It used to be that a well-written text was decent evidence that the speaker knew what they were talking about. But now, LLMs produce well-written text, making it no longer signal education or attention to detail. Everyone learns to avoid em dashes, and countersignalers turn to all lowercase letters. AI companies notice and...
At least it's not the default, yet. But who knows where RLHF and incentives to imitate humans will lead? Texts full of typos, which the AI introduces too? Flexible use of the language, including my favourite compound-words -style and inscrutable loan words from German? Rotating fashion trends where what's considered good style will shift from month to month so that at least new posts can still be judged a bit.
Realistically, that game is almost over. The style of written communication is no longer useful indicator for anything. Maybe we should be happy, if it makes people actually focus on the actual content. But I find it more likely to do the opposite; we first check who wrote the text, before deciding if it's worth reading at all. Curation will help with this, too.
Recruiting has been increasingly moving to recorded-video applications for a while now, although I think it was mostly covid that made it stick. I presume it's primarily used as a tool for discrimination based on visible factors, especially when it can be implemented in an automated manner. And even more significantly, filtering out anyone who doesn't want to themselves to it. But it's a better signal for effort too, as typically you can only use the same appliation for multiple positions, and speaking well cannot be outsourced to LLMs so easily. Sure you could make the videos with AI too, but that's a lot more effort, and possibly detectable in live interviews.

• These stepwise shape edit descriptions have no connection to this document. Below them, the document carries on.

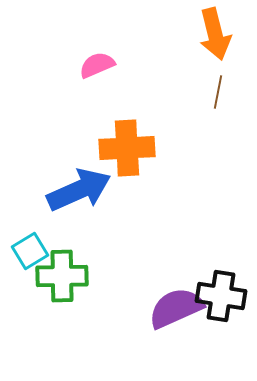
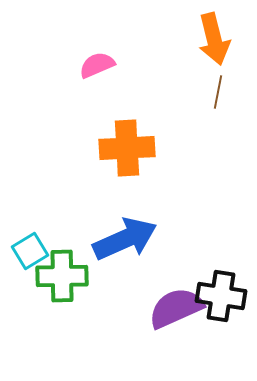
orange arrow: moved 1 px left, 5 px down
blue arrow: moved 46 px right, 49 px down
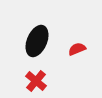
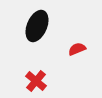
black ellipse: moved 15 px up
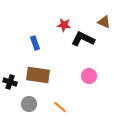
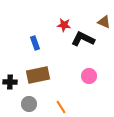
brown rectangle: rotated 20 degrees counterclockwise
black cross: rotated 16 degrees counterclockwise
orange line: moved 1 px right; rotated 16 degrees clockwise
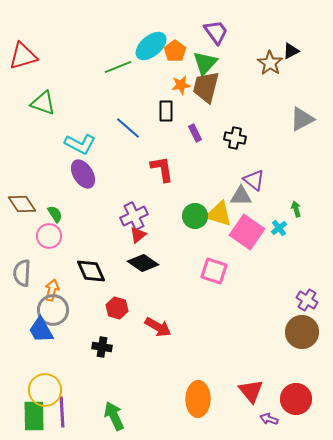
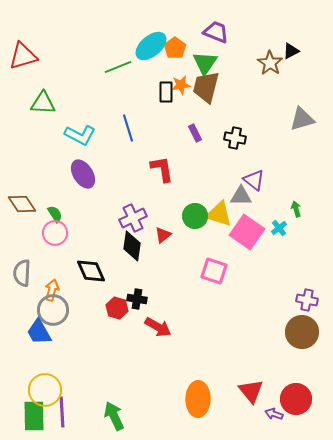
purple trapezoid at (216, 32): rotated 32 degrees counterclockwise
orange pentagon at (175, 51): moved 3 px up
green triangle at (205, 63): rotated 8 degrees counterclockwise
green triangle at (43, 103): rotated 16 degrees counterclockwise
black rectangle at (166, 111): moved 19 px up
gray triangle at (302, 119): rotated 12 degrees clockwise
blue line at (128, 128): rotated 32 degrees clockwise
cyan L-shape at (80, 144): moved 9 px up
purple cross at (134, 216): moved 1 px left, 2 px down
red triangle at (138, 235): moved 25 px right
pink circle at (49, 236): moved 6 px right, 3 px up
black diamond at (143, 263): moved 11 px left, 17 px up; rotated 64 degrees clockwise
purple cross at (307, 300): rotated 20 degrees counterclockwise
blue trapezoid at (41, 330): moved 2 px left, 2 px down
black cross at (102, 347): moved 35 px right, 48 px up
purple arrow at (269, 419): moved 5 px right, 5 px up
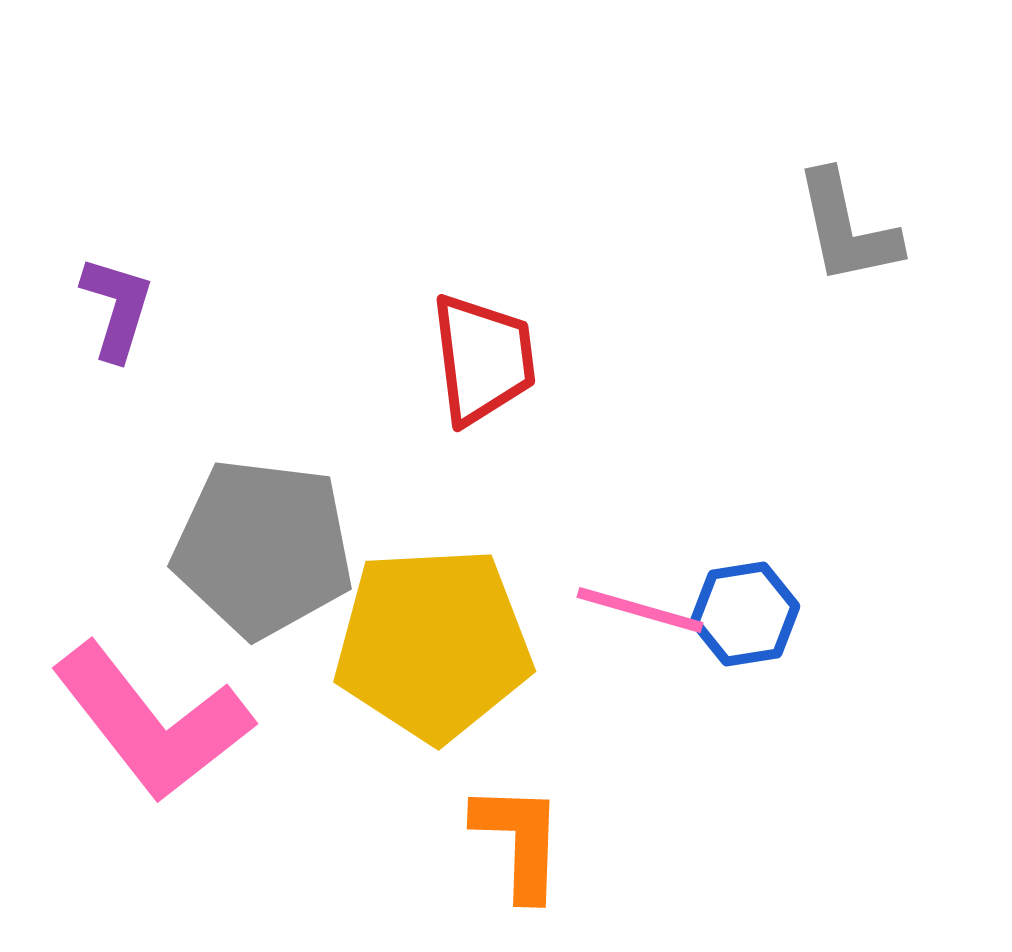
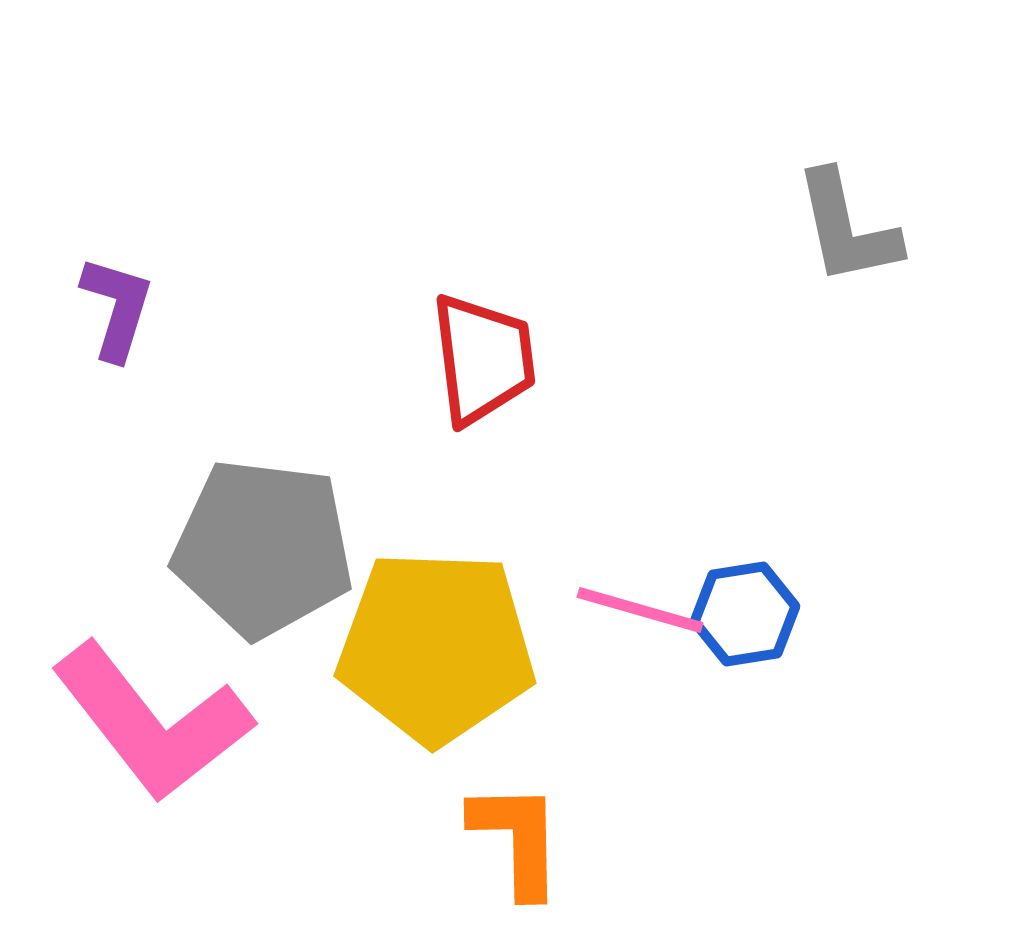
yellow pentagon: moved 3 px right, 3 px down; rotated 5 degrees clockwise
orange L-shape: moved 2 px left, 2 px up; rotated 3 degrees counterclockwise
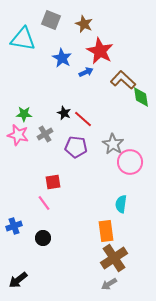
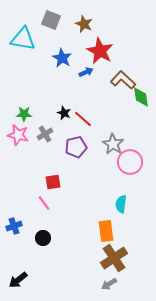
purple pentagon: rotated 20 degrees counterclockwise
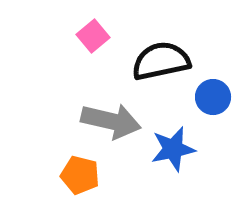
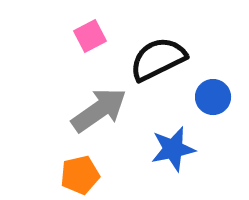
pink square: moved 3 px left; rotated 12 degrees clockwise
black semicircle: moved 3 px left, 2 px up; rotated 14 degrees counterclockwise
gray arrow: moved 12 px left, 11 px up; rotated 48 degrees counterclockwise
orange pentagon: rotated 27 degrees counterclockwise
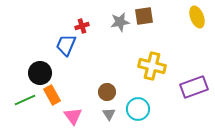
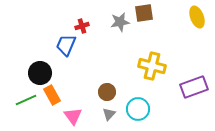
brown square: moved 3 px up
green line: moved 1 px right
gray triangle: rotated 16 degrees clockwise
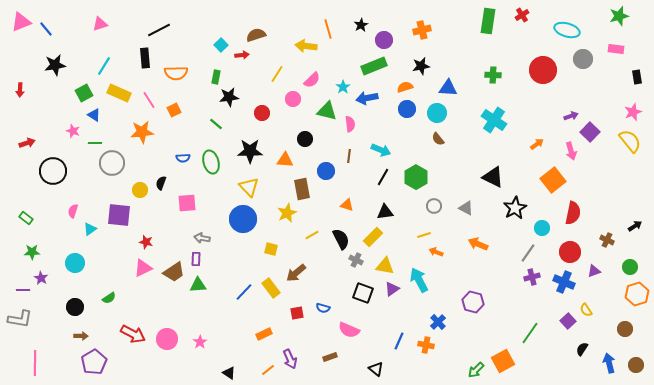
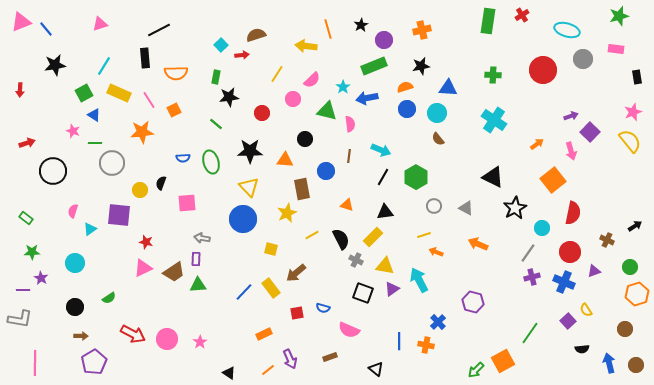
blue line at (399, 341): rotated 24 degrees counterclockwise
black semicircle at (582, 349): rotated 128 degrees counterclockwise
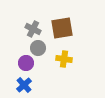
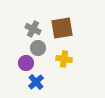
blue cross: moved 12 px right, 3 px up
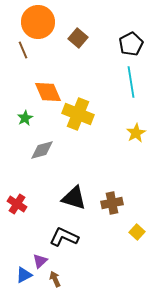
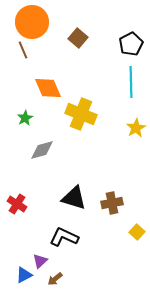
orange circle: moved 6 px left
cyan line: rotated 8 degrees clockwise
orange diamond: moved 4 px up
yellow cross: moved 3 px right
yellow star: moved 5 px up
brown arrow: rotated 105 degrees counterclockwise
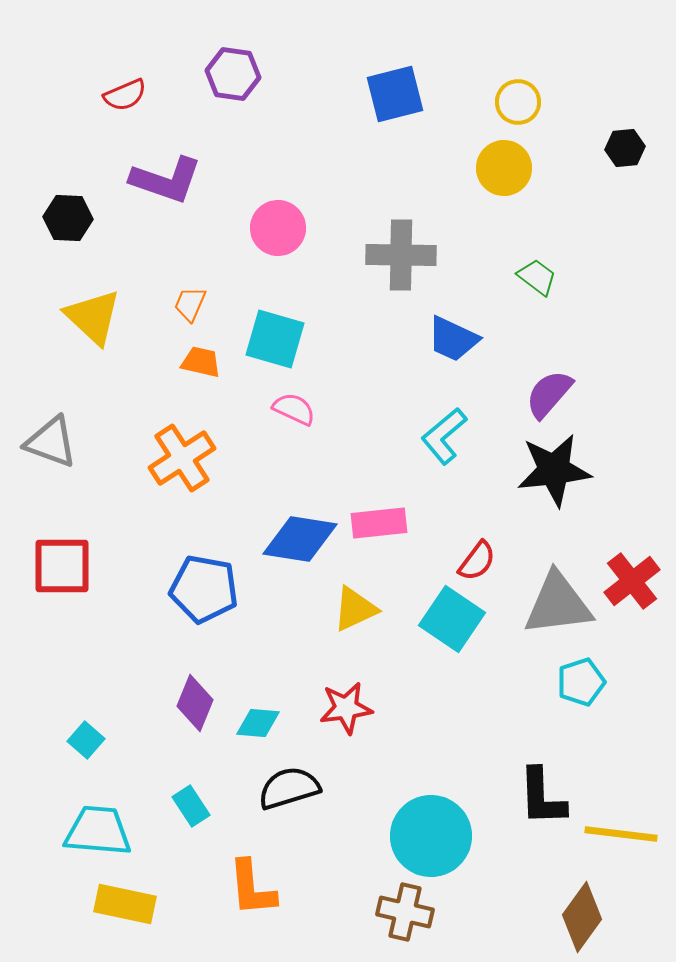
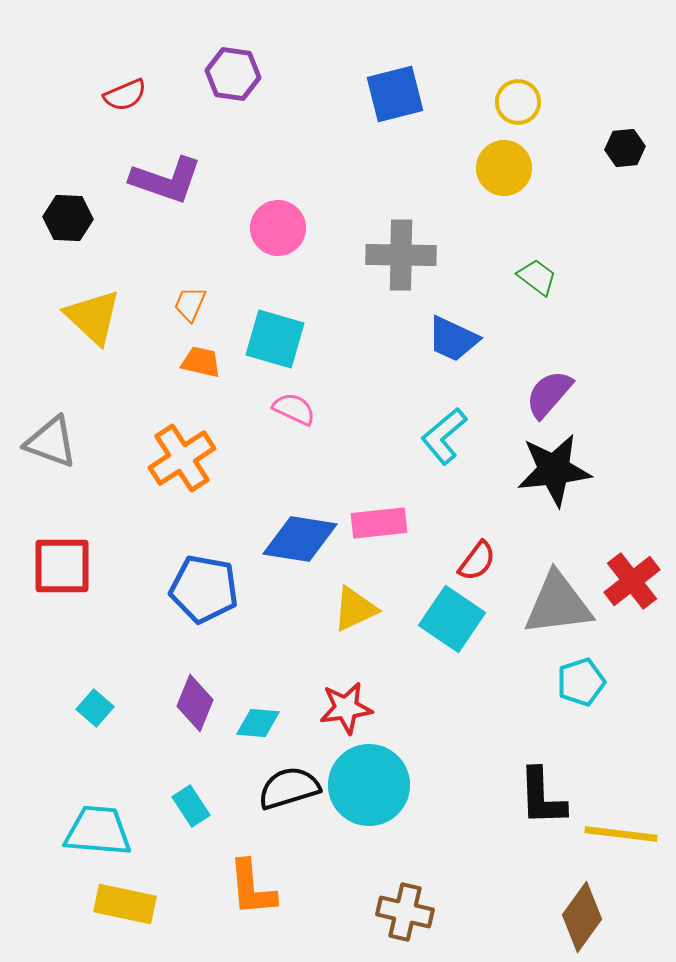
cyan square at (86, 740): moved 9 px right, 32 px up
cyan circle at (431, 836): moved 62 px left, 51 px up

The question follows: if the signaling value has been lost, why stick to writing the texts yourself? ChatGPT would do better work with it, if you keep correcting the inaccurate statements it tends to insert everywhere. I think that typically the writing process itself is a tool of thinking, and that is the reason to write it down in the first place. That's not true for when you want to communicate an already-crystallized idea though.
When I'm trying to say something, reading my own ideas seems to be more effort than writing things down. I'm not sure how much of that is just having to read it again when I've already written it, though. When programming, at least, it's way harder to read code and make sure it behaves as intended, compared to writing it yourself. I'd be surprised it the same didn't apply to technical. or all, writing. However, if the tooling around this improves we might soon have the LLMs check that all points were addressed, at least, and it should already be feasible with good prompting.
And lastly, maybe you could just enjoy the writing itself. I sure don't, most of the time. But I enjoy the idea that I have written something, and that's sufficient.